I’ve heard the argument made that LLMs are simply models overfit on the entirety of the internet. Double decent is a good counter point to that claim, it suggests something more interesting than simple overfitting is happening with large parameter counts.
I find it hard to believe that every single problem has a solution on the internet, which is what "overfitting" would imply.
I was playing Fallout: New Vegas on Wine, and for some reason, the music on my pipboy wasn't playing. I searched the internet for the Wine errors from the terminal to no avail, and as a last resort asked ChatGPT. It gave me step-by-step instructions on how to fix it, and it worked.
If that doesn't demonstrate that LLMs have some kind of internal model of the world and understanding of it, then I don't know what will.
An alternative explanation is that your google-fu is not as good as openai's crawlers or the WebText corpus (which can go a lot deeper than any of your searches).
Makes me wonder how Google would compare if a good portion of the entire world hadn't spent decades trying to game their system. OpenAI created a completely new system and reaps the benefits of training on data that hasn't been twisted-half-way-to-hell to exploit it.
The fact that it is useful for finding patterns that may be different than humans tend to find is not an indication of understanding of the underlying data.
It is no different than clustering in traditional stats. While those found patterns are sometimes incredibly useful, clustering knows nothing outside of the provided dataset.

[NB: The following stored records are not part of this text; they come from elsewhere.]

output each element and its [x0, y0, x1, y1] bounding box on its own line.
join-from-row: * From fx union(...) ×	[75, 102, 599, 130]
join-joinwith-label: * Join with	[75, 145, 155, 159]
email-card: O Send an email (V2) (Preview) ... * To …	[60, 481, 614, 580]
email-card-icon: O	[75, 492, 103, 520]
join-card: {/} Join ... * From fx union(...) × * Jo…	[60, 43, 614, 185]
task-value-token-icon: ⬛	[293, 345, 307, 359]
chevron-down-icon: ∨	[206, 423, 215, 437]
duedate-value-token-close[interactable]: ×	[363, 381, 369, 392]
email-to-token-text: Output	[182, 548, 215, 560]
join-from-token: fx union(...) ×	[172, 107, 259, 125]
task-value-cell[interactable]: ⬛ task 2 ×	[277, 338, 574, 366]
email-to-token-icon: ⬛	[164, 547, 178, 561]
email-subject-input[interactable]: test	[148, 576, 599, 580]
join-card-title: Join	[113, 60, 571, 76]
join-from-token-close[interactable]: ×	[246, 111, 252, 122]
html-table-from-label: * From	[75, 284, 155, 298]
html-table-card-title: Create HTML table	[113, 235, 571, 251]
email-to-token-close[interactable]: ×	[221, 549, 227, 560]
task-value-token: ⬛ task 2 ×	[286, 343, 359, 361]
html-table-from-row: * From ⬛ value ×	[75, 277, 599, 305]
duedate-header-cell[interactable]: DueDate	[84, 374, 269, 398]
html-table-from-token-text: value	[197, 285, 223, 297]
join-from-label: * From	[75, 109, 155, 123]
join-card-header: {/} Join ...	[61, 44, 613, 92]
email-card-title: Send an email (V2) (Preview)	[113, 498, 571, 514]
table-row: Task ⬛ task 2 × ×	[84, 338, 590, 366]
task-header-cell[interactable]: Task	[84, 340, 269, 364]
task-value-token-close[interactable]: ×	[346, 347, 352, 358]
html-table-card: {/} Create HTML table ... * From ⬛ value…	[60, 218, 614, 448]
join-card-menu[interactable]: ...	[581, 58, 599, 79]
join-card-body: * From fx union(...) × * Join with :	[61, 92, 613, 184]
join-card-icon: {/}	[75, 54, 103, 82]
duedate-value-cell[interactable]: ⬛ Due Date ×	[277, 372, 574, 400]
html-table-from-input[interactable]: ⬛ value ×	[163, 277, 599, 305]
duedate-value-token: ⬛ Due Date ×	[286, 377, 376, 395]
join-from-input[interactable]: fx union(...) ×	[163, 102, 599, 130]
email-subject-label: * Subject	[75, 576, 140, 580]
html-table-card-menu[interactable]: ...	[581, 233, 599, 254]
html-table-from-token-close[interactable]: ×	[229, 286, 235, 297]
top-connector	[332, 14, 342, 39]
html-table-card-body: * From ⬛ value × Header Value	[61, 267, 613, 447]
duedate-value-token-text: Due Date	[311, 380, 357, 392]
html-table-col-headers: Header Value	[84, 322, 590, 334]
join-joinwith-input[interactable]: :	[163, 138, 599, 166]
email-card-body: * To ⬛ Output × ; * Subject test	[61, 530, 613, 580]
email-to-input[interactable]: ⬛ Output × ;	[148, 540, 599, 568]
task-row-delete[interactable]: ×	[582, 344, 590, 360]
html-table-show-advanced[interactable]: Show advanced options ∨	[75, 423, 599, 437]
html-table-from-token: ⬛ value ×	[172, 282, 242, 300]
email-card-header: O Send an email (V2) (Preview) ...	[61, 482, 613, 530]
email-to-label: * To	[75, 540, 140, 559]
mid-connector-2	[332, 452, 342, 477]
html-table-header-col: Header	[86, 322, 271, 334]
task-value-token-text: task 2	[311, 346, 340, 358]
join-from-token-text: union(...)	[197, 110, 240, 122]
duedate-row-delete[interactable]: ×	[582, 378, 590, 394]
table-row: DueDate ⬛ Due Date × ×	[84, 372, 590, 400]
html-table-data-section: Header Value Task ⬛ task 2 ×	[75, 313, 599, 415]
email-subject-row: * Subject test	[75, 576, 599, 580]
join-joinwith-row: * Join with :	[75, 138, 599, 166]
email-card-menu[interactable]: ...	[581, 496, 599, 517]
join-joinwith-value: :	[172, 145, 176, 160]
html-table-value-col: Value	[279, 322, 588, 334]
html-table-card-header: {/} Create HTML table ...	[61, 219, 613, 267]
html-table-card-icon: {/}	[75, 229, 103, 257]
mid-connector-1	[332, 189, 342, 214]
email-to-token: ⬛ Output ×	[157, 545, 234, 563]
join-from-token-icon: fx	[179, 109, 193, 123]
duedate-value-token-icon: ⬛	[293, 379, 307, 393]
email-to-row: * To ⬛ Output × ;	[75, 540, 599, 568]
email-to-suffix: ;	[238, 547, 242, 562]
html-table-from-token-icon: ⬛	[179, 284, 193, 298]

As other have mentioned, Google's search results are actually really bad at finding novel results these days due to many factors like battling SEO tricks etc...
But while the results of LLMs is impressive, there is no mechanisms for it to have an 'internal model of the world' in their current form.
It may help to remember that current LLMs would require an infinity of RAM to be even computationally complete right now.
> The fact that it is useful for finding patterns that may be different than humans tend to find is not an indication of understanding of the underlying data.
Without invoking your own self-awareness as an argument, how do you know that other people "understand" stuff, and aren't merely "finding patterns"? In other words, in what way do you define "understanding", such that you can be sure that LLMs have no such thing?
> there is no mechanisms for it to have an 'internal model of the world' in their current form.
How do you know that? We don't even know why humans have an internal model of the world. What if internal modelling of the world is just sufficiently-complex pattern-matching?
If clustering has worked on what amounts to basically the entire world of information things get a bit fuzzy though. I don't suppose you are technically incorrect, it's just that these words lose practical meaning when we talk about models that encode tens or even hundreds of billions of parameters.
Predicting the "next token" requires an "internal model of the world". It might not be how we do it, but without something that acts like it I'd be very interested in how you think it comes up with its predictions.
Let's say it needs to continue a short story about a detective. The detective says at the end: "[...] I have seen every clue and thought of every scenario. I will tell you who the killer is:". Good luck continuing that with any sort of accuracy if you don't have some abstract map of how "people" act. You can see how I can think of a lot of examples that require something that acts as a model of the "world".
There's a definite structure and pattern to everything we do. This (to an LLM) hidden context gives rise to the words we write. To re-invent them, like it has to do, it must basically conjure up all this hidden state. I'm not saying it gets it right, I'm just saying that there is no other way than to model the world behind the text to even get into ballpark-right territory.
I've been through this forum, many reddit posts and other sites - none of the solutions worked. What worked was that ChatGPT figured out that I need to add the following line to ~/.wine/system.reg:
If you happen to find these exact instructions anywhere on the internet, please share, as that will be enough to convince me that LLMs aren't anything more than glorified search engines.
Otherwise, I can't help but be skeptical. If nothing else, it's plausible that LLMs have some kind of internal representation of the world.
I'd be interested to know if anyone has studied how overfitting translates into the domain of llm output: it's easy to understand when you're fitting a line though data, or building a classifier, you overfit and your test set loss is higher than your training set loss, and this directly relates to worse performance of the model. For an llm picking probably next words, what's the analogy, and does overfitting make it "worse" even if a test set loss is higher?